AB 256946
Fehlmann Rielle Laurence · Nationalrat · Genf · Sozialdemokratische Fraktion · 2019-12-19
Wortprotokoll
Cette divergence porte sur la proposition du Conseil fédéral de supprimer la forme authentique pour la constitution de sociétés.
Au cours de la discussion en commission, le représentant de l'administration a rappelé que la décision du Conseil national est une formalisation de ce qui se pratique déjà largement pour des sociétés standardisées. On peut recourir à des portails Internet qui offrent une prestation globale pour la création d'entreprises en ligne. Ces sites proposent des forfaits globaux qui s'élèvent à un maximum de 999 francs. Ils proposent des statuts et des modèles d'actes pour toutes ces entreprises. En 2018, sur 16 500 sociétés de capitaux créées, 12 pour cent l'ont été par l'entremise de ces portails. Dans ce cas, les statuts standardisés sont validés par le Conseil fédéral. Pour les start-up, par exemple, qui ne nécessitent pas de conseils juridiques, c'est une solution qui est meilleur marché que de passer par un notaire.

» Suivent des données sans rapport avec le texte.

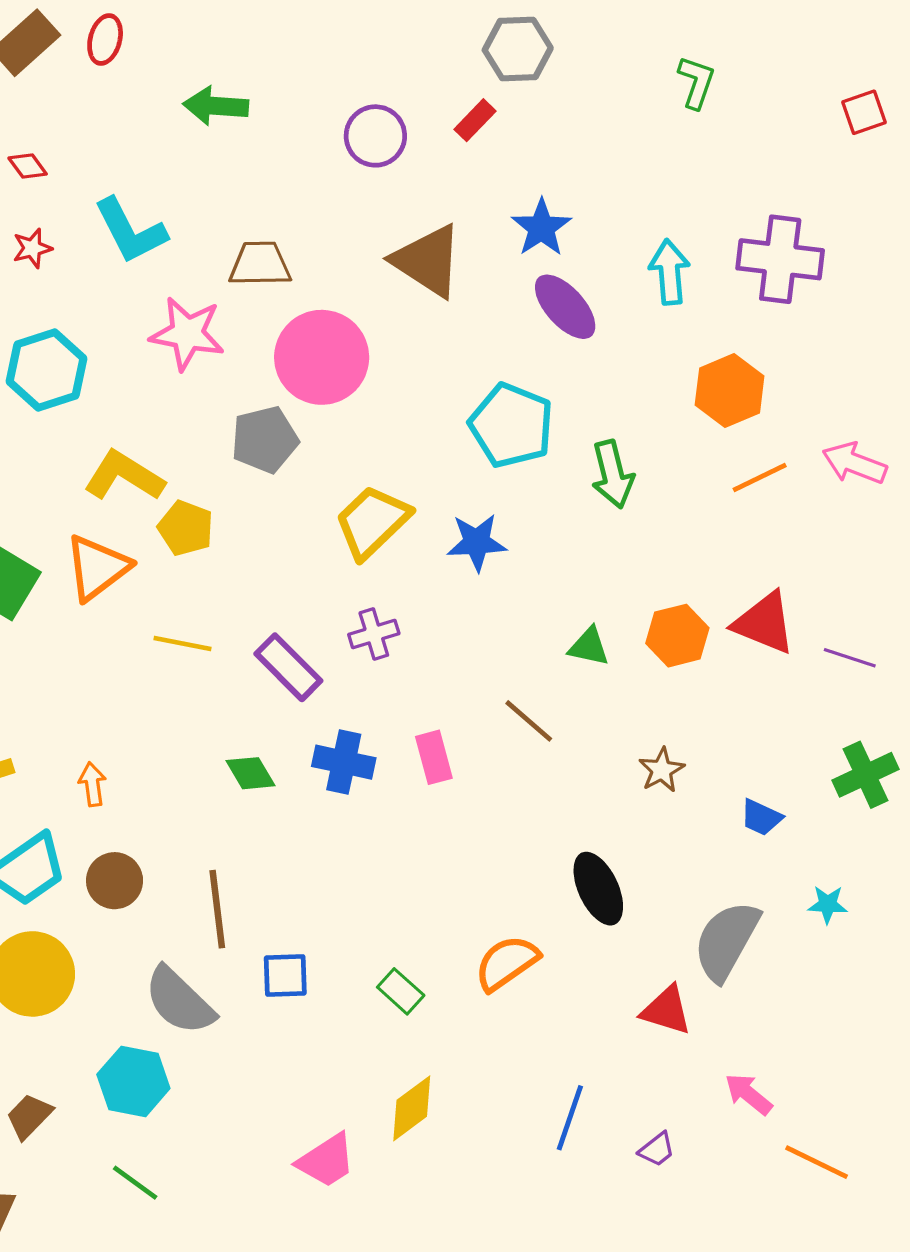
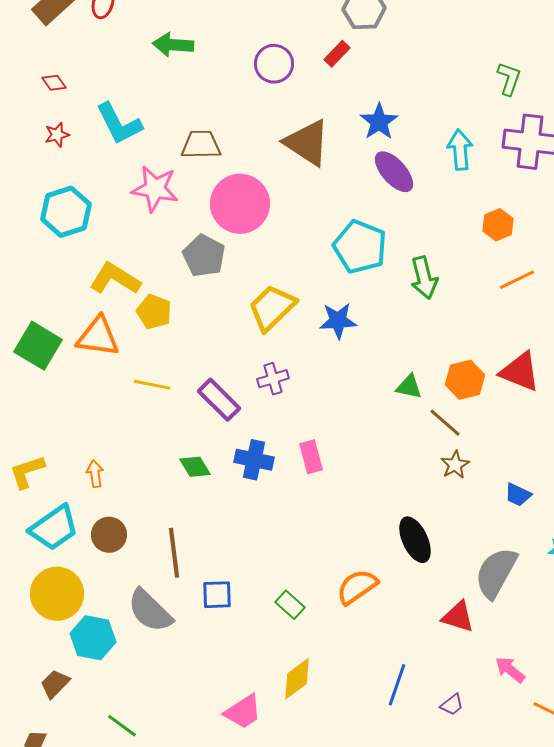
green L-shape: (696, 82) -> (509, 79), moved
orange hexagon: (730, 391) -> (498, 225), size x0.7
gray pentagon: (265, 440) -> (204, 256), turned -30
orange triangle: (97, 568) -> (98, 337), turned 45
brown line: (529, 721) -> (445, 423), moved
cyan hexagon: (133, 1081) -> (93, 638), moved

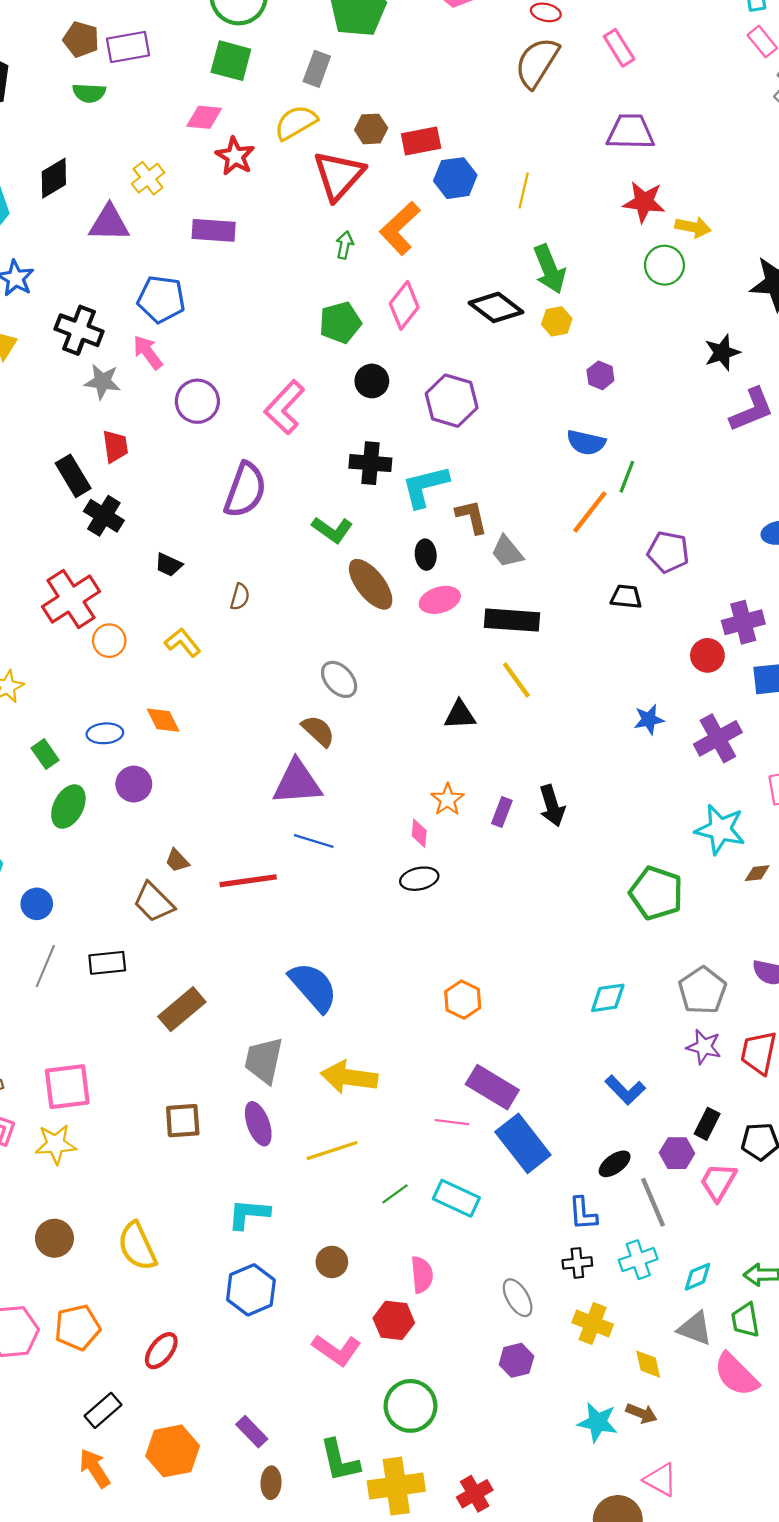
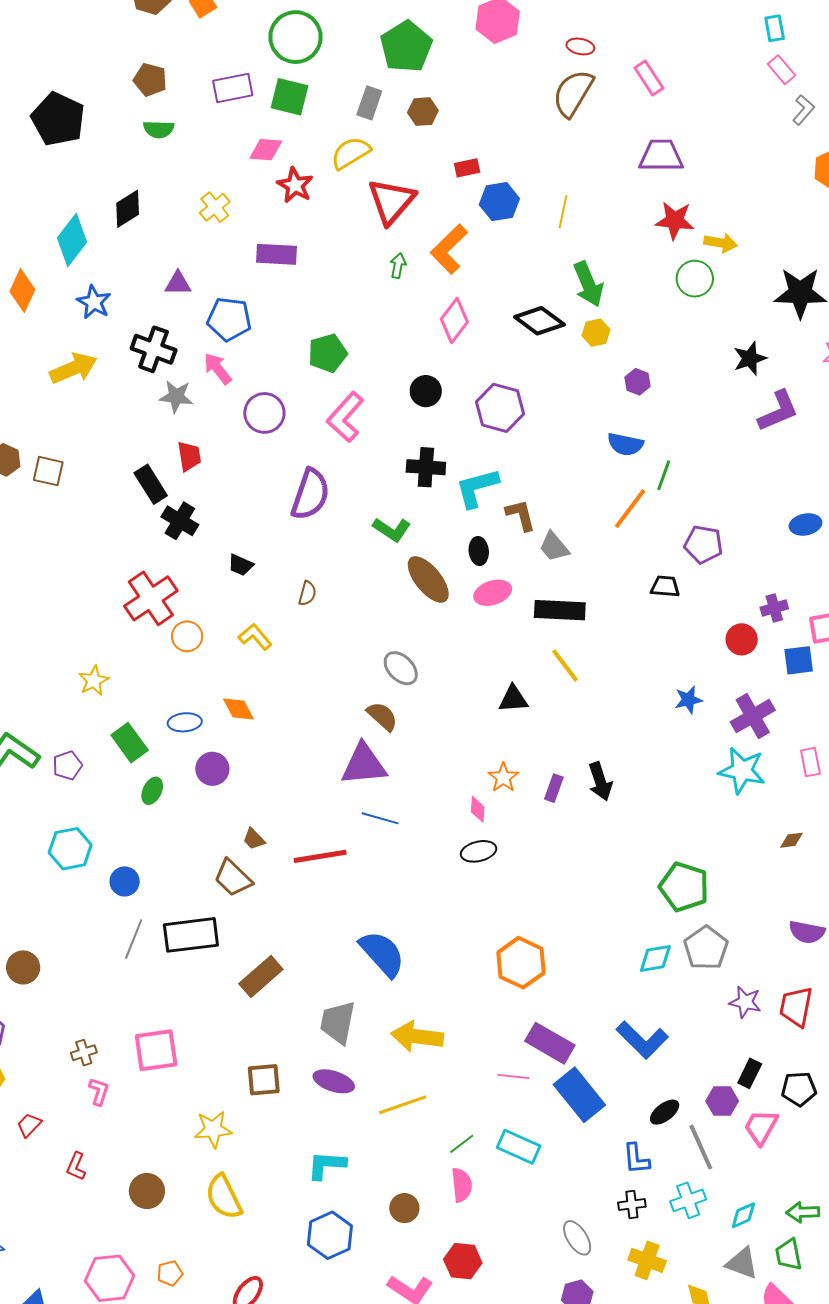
purple rectangle: (128, 47) -> (233, 88), moved
brown hexagon: (371, 129) -> (423, 112), moved
red rectangle: (421, 141) -> (467, 168), size x0.7
purple triangle: (109, 223) -> (178, 283), moved, size x0.7
green pentagon: (340, 323) -> (328, 353), moved
purple cross: (743, 622) -> (774, 608), size x0.7
green rectangle: (45, 754) -> (130, 743), size x1.4
green ellipse: (68, 807) -> (152, 791), size x0.7
cyan star: (720, 829) -> (742, 771), moved
green pentagon: (656, 893) -> (684, 887), moved
black rectangle: (107, 963) -> (191, 935), size x1.6
gray pentagon: (702, 990) -> (706, 948), moved
orange hexagon: (463, 1000) -> (521, 963), size x1.4
blue L-shape: (625, 1090) -> (642, 1040), moved, size x1.4
purple ellipse: (258, 1124) -> (334, 1081), turned -51
yellow star: (56, 1144) -> (213, 1129), moved
pink semicircle: (422, 1275) -> (462, 1185), moved
orange pentagon: (77, 1327) -> (170, 1273), size x0.6

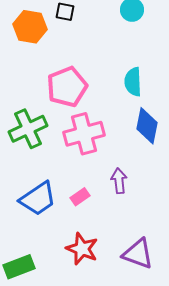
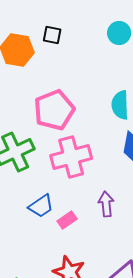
blue trapezoid: (38, 199) -> (41, 206), moved, size x0.7

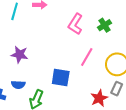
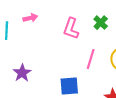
purple star: (20, 55) -> (22, 73), turned -30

Précisons encore que la forme authentique n'est pas une exigence généralisée au niveau international. Elle n'existe par exemple pas dans les pays anglo-saxons. Enfin, le rôle et les obligations du notaire ne sont pas les mêmes dans tous les cantons. Par exemple, dans le canton de Lucerne, le notaire n'a pas l'obligation de rendre les parties attentives à des situations où la loi aurait été violée. Le rôle du notaire doit donc être relativisé.
Plusieurs commissaires ont pour leur part souligné le fait que la commission du Conseil des Etats s'est exprimée par 9 voix contre 1 pour le maintien de la forme authentique. De nombreux cantons nous ont aussi fait part de leur opposition à cette suppression. Pour eux, la suppression de la forme authentique ne va pas dans le sens d'une amélioration de la liberté du commerce. Le fait de passer par le notaire peut aller aussi vite que de s'adresser directement au registre du commerce dont les fonctionnaires devront faire le même travail. Il est à craindre que les registres du commerce des cantons soient surchargés par des procédures auxquelles ils ne sont pas habitués et doivent engager des fonctionnaires supplémentaires pour assurer ce service.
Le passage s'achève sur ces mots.